FAQ

At what age should my child first see a dentist?

Ideally, it is best to take your child to the dentist between six and twelve months of age. The earlier you begin, the better chance your dentist has to prevent problems. In addition to checking for decay and other problems, the dentist will teach you how to properly clean your child’s teeth daily, evaluate any adverse habits such as thumbsucking, and identify your child’s fluoride needs. By starting dental visits at an early age, you will help your child build a lifetime of good dental habits.

Why should I take my child to the dentist? The baby teeth are going to fall out anyway.

Your child’s first set of teeth, the primary teeth, are extremely important. Strong, healthy primary teeth help your child chew food easily, learn to speak clearly, and look good. Just as important, your child’s general health can be affected if diseased and broken primary teeth are not treated early. If a primary tooth is lost too soon, your child may need to wear a space maintainer until the permanent tooth erupts (comes through the gums). Otherwise the teeth beside it may tilt toward the empty space, causing the permanent teeth to come in crooked and possibly requiring lengthy and more expensive corrective treatment later.

How often should my child see the dentist?

While there is no set rule, it is generally recommended that children visit the dentist every six months. Because children’s dental needs differ, however, your dentist is best able to suggest a schedule of visits for your child. The frequency of dental visits will partly depend on your child’s eating habits, how clean his or her teeth are kept, and whether your child drinks fluoridated water. Taking your child to the dentist regularly can prevent serious dental disease. Preventive services such as fluoride treatments and sealants are less costly than the fillings, crowns, and other treatments that your child may need if the teeth are neglected. Regular dental visits can save time, money, and your child’s teeth.

Is there a better time of the day for my child to see the dentist?

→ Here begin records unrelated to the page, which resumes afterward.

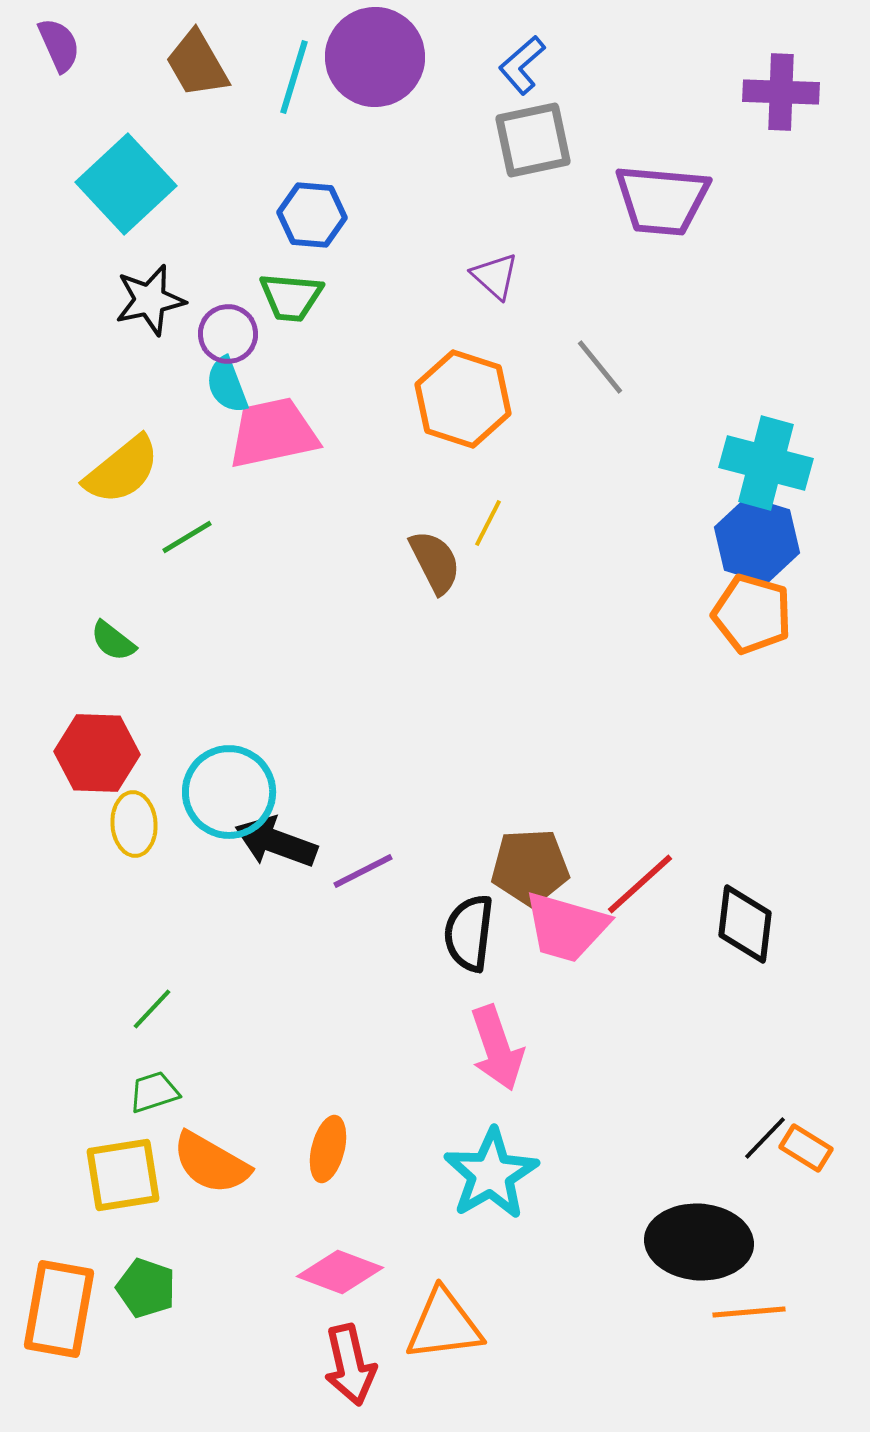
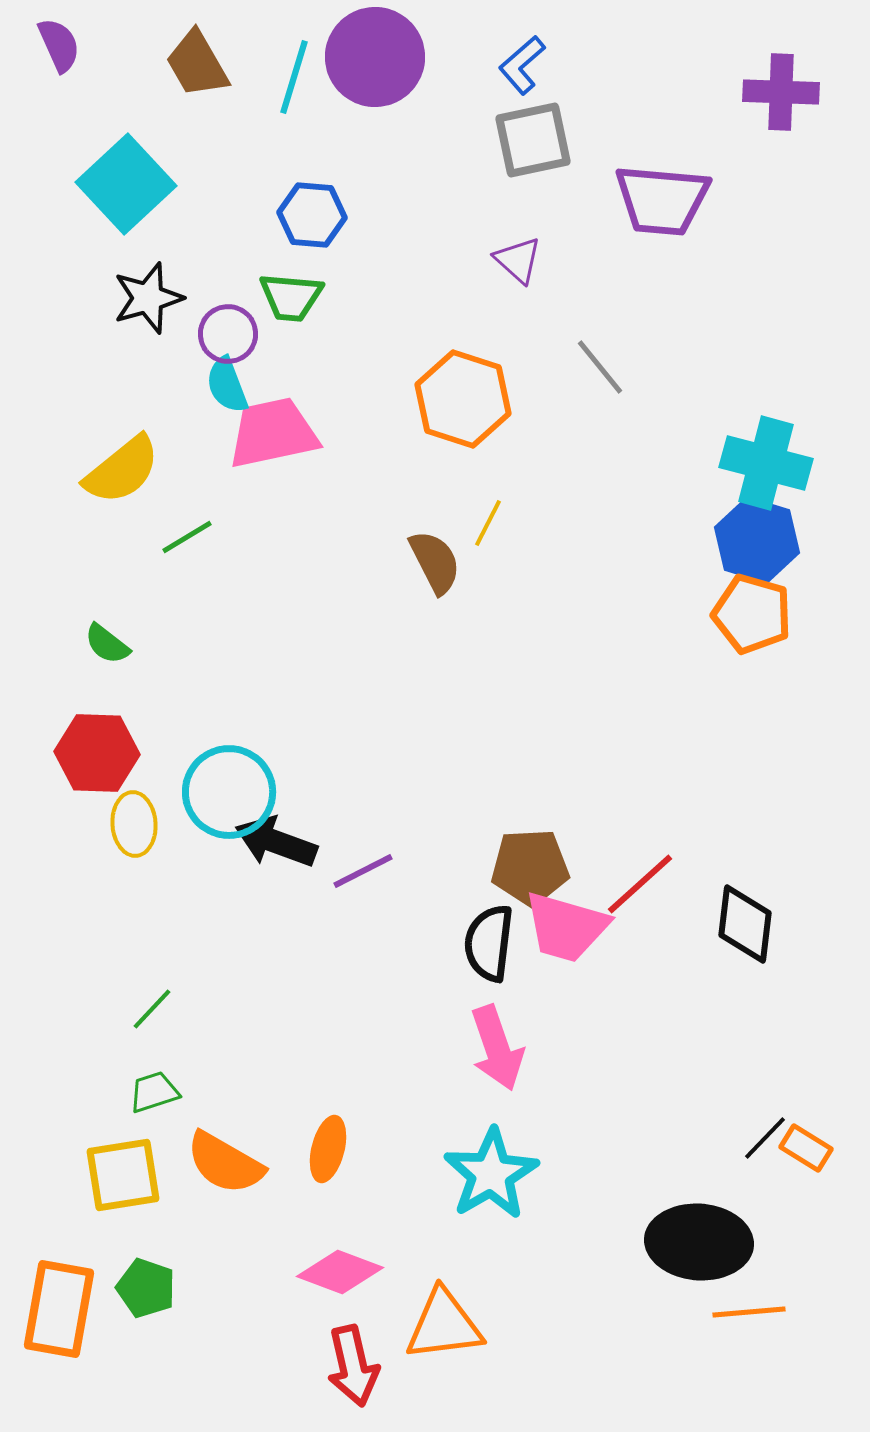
purple triangle at (495, 276): moved 23 px right, 16 px up
black star at (150, 300): moved 2 px left, 2 px up; rotated 4 degrees counterclockwise
green semicircle at (113, 641): moved 6 px left, 3 px down
black semicircle at (469, 933): moved 20 px right, 10 px down
orange semicircle at (211, 1163): moved 14 px right
red arrow at (350, 1365): moved 3 px right, 1 px down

Our dentists prefer to see young children in the morning. It has been proven that a well- rested child is more responsive and will cooperate better to provide for a pleasurable experience for all.

What will happen during my child’s first dental visit?

The dentist will gently examine your child’s teeth and gums, for tooth decay and other problems. He or she may also take X-rays of your child’s teeth to see whether the facial bones and teeth are developing properly and to find any hidden decay. If necessary, your child’s teeth will be professionally cleaned, or a follow-up appointment for cleaning will be scheduled. You will also learn important preventive home care skills to help your child’s teeth stay strong and healthy.

What should I tell my child about seeing the dentist?

Tell your child that the dentist is a friendly doctor who will help the child stay healthy. Talk about the visit in a positive, matter-of-fact way, as you would about any important new experience. A visit to the dentist can be a pleasant adventure for your child.

What steps are taken in this dental office to protect against the transmission of infectious disease?

We follow the infection control guidelines as outlined by the American Dental Association (ADA), the U.S. Centers for Disease Control (CDC), the Occupational Safety and Health Administration (OSHA) and the American Academy of Pediatric Dentistry. These measures feature the use of universal precautions throughout our office. The term “universal precautions” means that stringent infection control procedures are followed strictly with every patient to prevent the transmission of any disease.

Pointers for Parents

DON’T

  • Bribe your child into going to the dentist.
  • Use a dental visit as a punishment.
  • Let the child know that you feel any anxiety about going to the dentist.
  • Let anyone tell your child scary stories about dental visits.

DO

  • Try to make dental visits enjoyable for your child.
  • Let your child go into the treatment room alone, if that is what your dentist prefers.
  • Set a good example by brushing and flossing your own teeth thoroughly every day and by visiting the dentist regularly.

Your dentist and other members of the dental staff can do a lot to protect your child from dental disease. By starting dental visits at an early age and making them regularly, you can help your child have strong, healthy teeth all throughout life.